Additionally, for its most fully featured and default runtime (kmod) SystemTap requires kernel headers and preferably debuginfo. These are frequently unavailable for whatever older kernel point release happens to be running on the target system at the time you need to run some tracing tools. Or at best you have to go digging manually through some archive of old packages that have aged out of the main repositories for the OS. The stap-prep tool can't usually find them for you. So to reliably use systemtap's kmod runtime you need to plan ahead and install kernel headers and debuginfo whenever you update the kernel, which nobody ever does. This drastically limits its practical utility.

But lots of eBPF features and helper functions are only available in much newer kernels. On widely deployed "enterprise" system kernels it's basically useless for nontrivial userspace tracing and analysis. eBPF is quite fragile in the face of kernel version changes as soon as you step outside the canned tracepoints, and the set of helper functions is extremely limited.

Even if you can run your bpf scripts, your userspace stacks are going to look like "-" most of the time, because everything is compiled with -fomit-frame-pointer. AFAICS most bpf tools don't handle external DWARF debuginfo or use tools like libunwind to help them out. So you land up having to recompile with -fno-omit-frame-pointer and use unstripped binaries with debuginfo in the main binary. This basically means you can't do much tracing of packaged userspace binaries as are the norm on production systems.

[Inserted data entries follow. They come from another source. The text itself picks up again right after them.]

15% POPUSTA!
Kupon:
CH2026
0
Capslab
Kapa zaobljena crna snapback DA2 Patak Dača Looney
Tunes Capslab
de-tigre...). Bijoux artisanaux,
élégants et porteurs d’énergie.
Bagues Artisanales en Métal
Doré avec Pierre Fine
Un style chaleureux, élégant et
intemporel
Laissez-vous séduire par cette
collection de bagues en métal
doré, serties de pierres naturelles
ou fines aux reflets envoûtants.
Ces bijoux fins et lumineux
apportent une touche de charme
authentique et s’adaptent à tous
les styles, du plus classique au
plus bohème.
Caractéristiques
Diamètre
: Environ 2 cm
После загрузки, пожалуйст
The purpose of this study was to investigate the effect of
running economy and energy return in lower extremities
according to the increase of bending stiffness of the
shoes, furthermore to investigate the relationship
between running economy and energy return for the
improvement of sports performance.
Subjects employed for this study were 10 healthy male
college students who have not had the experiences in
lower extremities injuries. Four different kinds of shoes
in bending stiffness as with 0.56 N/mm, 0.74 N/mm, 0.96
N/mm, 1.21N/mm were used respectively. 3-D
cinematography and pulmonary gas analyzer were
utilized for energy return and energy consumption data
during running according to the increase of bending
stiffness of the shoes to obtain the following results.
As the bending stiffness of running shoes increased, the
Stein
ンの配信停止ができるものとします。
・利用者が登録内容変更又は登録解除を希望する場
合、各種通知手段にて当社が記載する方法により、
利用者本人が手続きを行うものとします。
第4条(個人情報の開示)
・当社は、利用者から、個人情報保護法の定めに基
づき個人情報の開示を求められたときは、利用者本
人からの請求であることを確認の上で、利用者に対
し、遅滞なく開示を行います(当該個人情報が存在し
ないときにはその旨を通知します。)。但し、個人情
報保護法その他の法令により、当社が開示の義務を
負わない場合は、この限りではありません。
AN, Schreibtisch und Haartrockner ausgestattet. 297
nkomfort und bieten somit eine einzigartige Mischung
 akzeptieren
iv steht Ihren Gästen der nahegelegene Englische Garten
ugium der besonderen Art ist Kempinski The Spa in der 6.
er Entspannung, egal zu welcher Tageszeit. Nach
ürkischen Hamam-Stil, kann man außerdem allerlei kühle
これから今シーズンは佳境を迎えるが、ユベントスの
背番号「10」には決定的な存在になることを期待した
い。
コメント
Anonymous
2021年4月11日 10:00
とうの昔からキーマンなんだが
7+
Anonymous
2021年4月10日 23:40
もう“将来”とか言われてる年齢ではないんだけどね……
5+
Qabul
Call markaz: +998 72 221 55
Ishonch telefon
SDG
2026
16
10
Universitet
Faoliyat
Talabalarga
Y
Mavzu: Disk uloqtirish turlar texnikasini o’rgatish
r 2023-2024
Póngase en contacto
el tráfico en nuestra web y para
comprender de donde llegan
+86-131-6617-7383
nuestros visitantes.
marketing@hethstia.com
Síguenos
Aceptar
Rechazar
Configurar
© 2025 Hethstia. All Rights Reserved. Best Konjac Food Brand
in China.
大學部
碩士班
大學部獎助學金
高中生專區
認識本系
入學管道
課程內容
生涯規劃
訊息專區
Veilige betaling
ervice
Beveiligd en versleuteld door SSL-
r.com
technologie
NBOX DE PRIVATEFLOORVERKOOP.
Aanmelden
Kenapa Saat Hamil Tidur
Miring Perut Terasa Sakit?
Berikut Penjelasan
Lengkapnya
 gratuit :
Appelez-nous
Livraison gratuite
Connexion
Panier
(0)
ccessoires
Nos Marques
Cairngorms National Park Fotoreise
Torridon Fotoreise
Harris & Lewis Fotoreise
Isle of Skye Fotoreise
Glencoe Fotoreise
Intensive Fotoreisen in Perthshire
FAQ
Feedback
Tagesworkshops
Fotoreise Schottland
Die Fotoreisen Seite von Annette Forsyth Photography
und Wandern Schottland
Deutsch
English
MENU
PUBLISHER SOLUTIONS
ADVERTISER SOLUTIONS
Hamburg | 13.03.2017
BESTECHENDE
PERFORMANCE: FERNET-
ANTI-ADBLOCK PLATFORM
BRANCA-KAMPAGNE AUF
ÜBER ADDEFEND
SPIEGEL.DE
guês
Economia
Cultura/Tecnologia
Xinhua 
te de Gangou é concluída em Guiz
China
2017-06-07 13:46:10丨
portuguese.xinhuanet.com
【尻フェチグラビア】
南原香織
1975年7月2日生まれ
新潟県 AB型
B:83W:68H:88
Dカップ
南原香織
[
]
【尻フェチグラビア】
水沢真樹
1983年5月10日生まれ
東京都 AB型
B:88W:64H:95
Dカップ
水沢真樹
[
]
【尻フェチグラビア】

SystemTap on the other hand will not only get you your userspace stacks using DWARF detached debuginfo, it'll now even talk to a debuginfod to download symbols for you during probe compilation. It'll walk userspace pointers chains, examine struct members, recursively print structs, handle unions and so much more using simple built-in syntax. So it's currently infinitely more powerful for userspace probing and analysis ...

... or it would be if only you could find and install the kernel headers.

SystemTap also has 'dyninst' and 'bpf' runtimes, which entirely avoid the need for kernel headers and can often be used without kernel debuginfo. But a considerable number of the built-in systemtap "tapsets" rely on embedded-C code written for kernelspace, which simply won't work for a dyninst or bpf tapscript. Or they rely on helper functions exported by the kmod runtime that are not implemented for the dyninst or bpf runtimes. So in practice most of your existing systemtap scripts won't work, and scripts are more difficult to write for the dyninst or bpf runtimes.

Additionally, the dyninst runtime requires that you wrap the target using LD_PRELOAD. So it's cool for development and QA work but for a production system it's often impractical, as you frequently want to non-intrusively trace an already-server running process.

This means you can't usually apply eBPF or use SystemTap with any of its runtimes to any system you encounter in the wild.